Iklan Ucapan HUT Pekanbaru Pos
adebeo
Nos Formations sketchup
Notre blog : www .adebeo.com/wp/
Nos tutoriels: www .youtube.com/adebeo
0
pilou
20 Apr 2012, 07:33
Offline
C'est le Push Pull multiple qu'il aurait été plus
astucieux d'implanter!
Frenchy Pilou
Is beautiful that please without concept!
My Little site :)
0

▸ **EXERCISE AIM**: Take the line containing "Is beautiful that please without concept!" as the first line and the last line of the data above as the final one. Write out these lines and all between them exactly.

▸ **YOUR RESPONSE**:
Is beautiful that please without concept!
My Little site :)
0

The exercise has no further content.